Yi-Hung Wu,a Wei-Cheng Chao,b Tsu-Hsien Yang,b Feng-Cheng Chang,c,* and Te-Hsin Yang b,*

Accelerated weathering experiments were used to examine the durability and changes in various attributes of WPCs manufactured with the same wood powder size but varying polypropylene-to-wood ratios. Results from the accelerated weathering test revealed color changes, and each attribute generally declined with longer weathering times. In terms of mechanical qualities, the preservation of strength and stiffness increased with increasing plastic content. More wood flour led to higher moisture uptake in frequent humidity fluctuations and high temperatures. It also caused swelling as wells as subsequent cracks. Such surface damage could result in faster weathering and worse mechanical qualities. Additionally, the carbonyl index and the functional groups on the surface of WPCs underwent significant changes with increased weathering time.

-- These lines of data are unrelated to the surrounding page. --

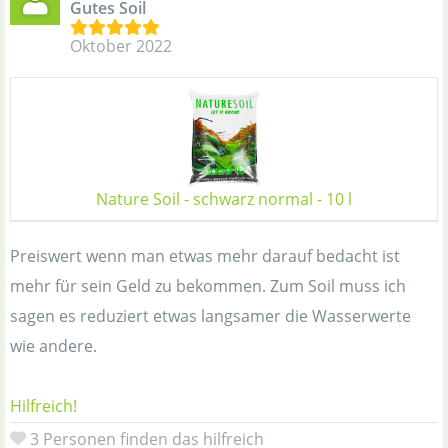
Gutes Soil
Oktober 2022
Nature Soil - schwarz normal - 10 l
Preiswert wenn man etwas mehr darauf bedacht ist
mehr für sein Geld zu bekommen. Zum Soil muss ich
sagen es reduziert etwas langsamer die Wasserwerte
wie andere.
Hilfreich!
3 Personen finden das hilfreich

DOI: 10.15376/biores.18.3.6348-6363

Keywords: Wood-plastic composites; Recycled polypropylene; Accelerated weathering

Contact information: a: Experimental Forest, National Chung Hsing University, Taichung, Taiwan, 145 Xingda Rd., Taichung 40227, Taiwan; b: Department of Forestry, National Chung Hsing University, 145 Xingda Rd., Taichung 40227, Taiwan; c: School of Forestry and Resource Conservation, National Taiwan University; #1, Sec. 4, Roosevelt Rd., Taipei 106319, Taipei, Taiwan;

*Corresponding authors:;


In recent years, wood-plastic composites (WPCs) have been widely used in many outdoor facilities and buildings. The WPCs composition contains a mixture of various proportions of wood fiber and plastic. In addition to wood, many other natural fibers, such as wheat, kenaf, cornstalk, rice husk, jute, hemp, and other agriculture residual, have also been investigated (Yao et al. 2008; Chang et al. 2010; Turku et al. 2018; Dayo et al. 2020), and there is also some study of partial addition of carbon and glass fiber (Valente et al. 2011; Durmaz et al. 2021) or construction wastes (Bakshi et al. 2021) into WPCs. The benefit of mixing wood fiber with plastics is attributed to lower cost and lower density, and usually wood fiber provides better stiffness and other mechanical properties for WPCs (Takatani et al. 2000; Stark and Rowlands 2003; Wolcott 2003; Chowdhury and Wolcott 2007; Chang et al. 2010; Leu et al. 2012; Chang et al. 2016). However, because natural fibers and plastic are organic materials, the materials are susceptible to various environmental factors that cause deterioration and affect the use of the materials outdoors. Therefore, WPCs’ durability with natural fibers as the raw material needs practical verification.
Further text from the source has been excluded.